(Data entries)

-- Opening Marker --

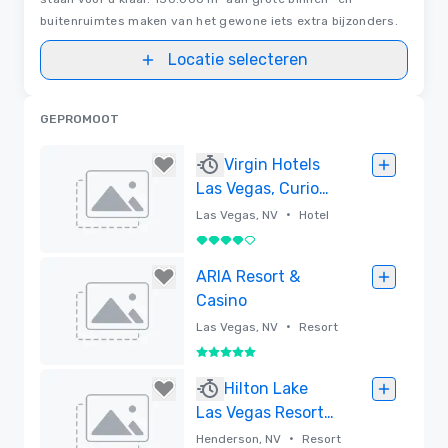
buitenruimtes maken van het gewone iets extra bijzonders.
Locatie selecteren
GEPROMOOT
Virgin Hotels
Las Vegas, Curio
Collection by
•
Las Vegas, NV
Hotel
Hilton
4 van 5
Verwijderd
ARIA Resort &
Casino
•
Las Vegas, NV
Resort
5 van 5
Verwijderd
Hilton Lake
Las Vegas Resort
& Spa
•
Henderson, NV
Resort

-- Closing Marker --
-- Opening Marker --

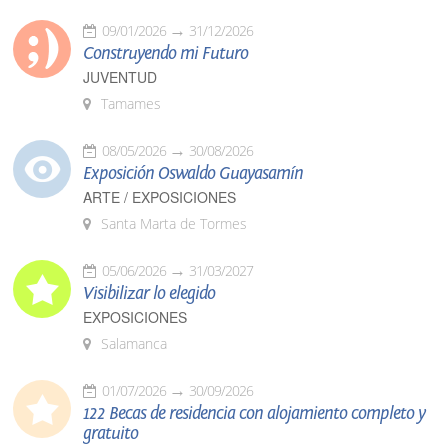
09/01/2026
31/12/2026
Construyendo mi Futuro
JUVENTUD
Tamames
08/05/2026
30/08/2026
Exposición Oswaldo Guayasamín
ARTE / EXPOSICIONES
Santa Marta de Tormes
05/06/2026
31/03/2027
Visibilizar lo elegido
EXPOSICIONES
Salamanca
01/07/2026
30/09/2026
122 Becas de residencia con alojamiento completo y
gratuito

-- Closing Marker --

Task instructions
Every line of the records above that contains the word "Resort" should be counted, and only the total given.

Response below
4